抗体名 | 主な陽性細胞(多くの場合、腫瘍化した細胞も陽性) |
Vimentin | 間葉系細胞 |
Cytokeratin AE1/AE3 | 上皮系細胞 |
Desmin | 横紋筋(骨格筋、心筋)、平滑筋 |
Skeletal myosin | 横紋筋 |
Smooth muscle actin | 平滑筋 |
S100 | 神経膠細胞、メラノサイト、軟骨細胞、脂肪細胞 |
Neuron specific enolase | 神経細胞、神経節細胞、多くの神経系腫瘍細胞 |
Chromogranin A | 多くの神経内分泌系腫瘍細胞 |
Calcitonin | 甲状腺傍濾胞細胞(C細胞) |
Thyroglobulin | 甲状腺濾胞上皮細胞 |
Somatostatin | ソマトスタチン産生細胞 |
Glucagon | グルカゴン産生細胞(膵島α細胞) |
Insulin | インスリン産生細胞(膵島β細胞) |
CD3 | Tリンパ球 |
HM-57 (CD79a) | Bリンパ球 |
CD18 | 全ての白血球(特に組織球、樹状細胞) |
Lysozyme | 組織球、顆粒球(好中球など) |
c-KIT | 肥満細胞、腸管カハール細胞(GISTの起源) |
MUM1 | Bリンパ球(とくに形質細胞) |
CAM5.2 | 肝細胞、尿細管上皮細胞 |
E-cadherin | 皮膚ランゲルハンス細胞 |
CD31 | 血管内皮細胞 |
Factor VIII-related antigen | 血管内皮細胞 |
Melan A | メラノサイト、精巣間質細胞、卵胞、副腎皮質 |
PNL2 | メラノサイト |
FIP | 猫コロナウイルス(フェレットのコロナウイルスも交差) |
Feline herpes | 猫ヘルペスウイルス |
(注)免疫染色は弊社米国検査所(テネシー州)にて実施しているため、検査のご依頼から結果のご報告までに最長2週間程度を要しております。
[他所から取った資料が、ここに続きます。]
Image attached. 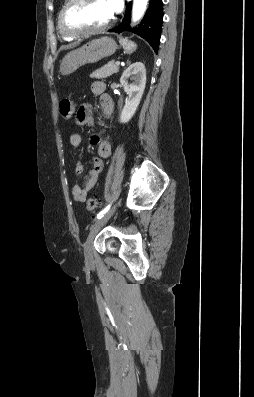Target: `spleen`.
<instances>
[{"label":"spleen","mask_w":254,"mask_h":397,"mask_svg":"<svg viewBox=\"0 0 254 397\" xmlns=\"http://www.w3.org/2000/svg\"><path fill=\"white\" fill-rule=\"evenodd\" d=\"M119 42L122 45V47L124 48L125 52L128 54L133 53L137 48L136 43L128 40L127 38H120Z\"/></svg>","instance_id":"1"}]
</instances>
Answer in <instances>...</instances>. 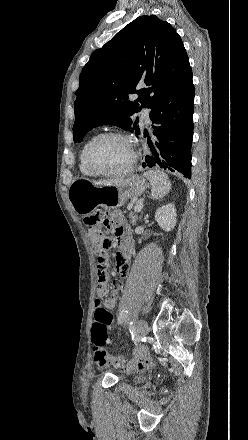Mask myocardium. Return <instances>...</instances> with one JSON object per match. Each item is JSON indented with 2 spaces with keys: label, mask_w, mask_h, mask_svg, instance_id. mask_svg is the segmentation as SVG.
Listing matches in <instances>:
<instances>
[{
  "label": "myocardium",
  "mask_w": 248,
  "mask_h": 440,
  "mask_svg": "<svg viewBox=\"0 0 248 440\" xmlns=\"http://www.w3.org/2000/svg\"><path fill=\"white\" fill-rule=\"evenodd\" d=\"M110 137L121 138L129 144V147L131 150L130 161L125 168H123L122 170L116 171V172L98 171L93 167V165L91 163L92 150L100 141H102L103 139H106V138H110ZM137 159H138V153L135 149V146H134L132 139L127 134L120 132V131H106V132L98 134L89 143V145L86 149V152H85V164H86L88 170L93 175L99 176V177H121V176H124V175L130 173L134 169L135 164L137 162Z\"/></svg>",
  "instance_id": "1"
}]
</instances>
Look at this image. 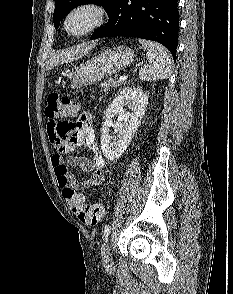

ご迷惑をおかけいたしますが、何とぞご理解を賜りますようお願い申し上げます。
末尾になりましたが、検査標本を使わせていただいた病院様には、この場を借りて厚く御礼申し上げます。
参考文献
・Technical Aspects of Immunohistochemistry (review article), J. A. Ramos-Vara, Vet Pathol 42:405–426 (2005)
・The Merck Veterinary Manual 9th ed. (on-line version http://www.merckvetmanual.com)
文責:三井 一鬼(アイデックス ラボラトリーズ株式会社 検査サービス 解剖病理診断医)
注意:この情報は獣医師向けに書かれたものです。一般の飼い主様がこれを基に判断することは避けてください。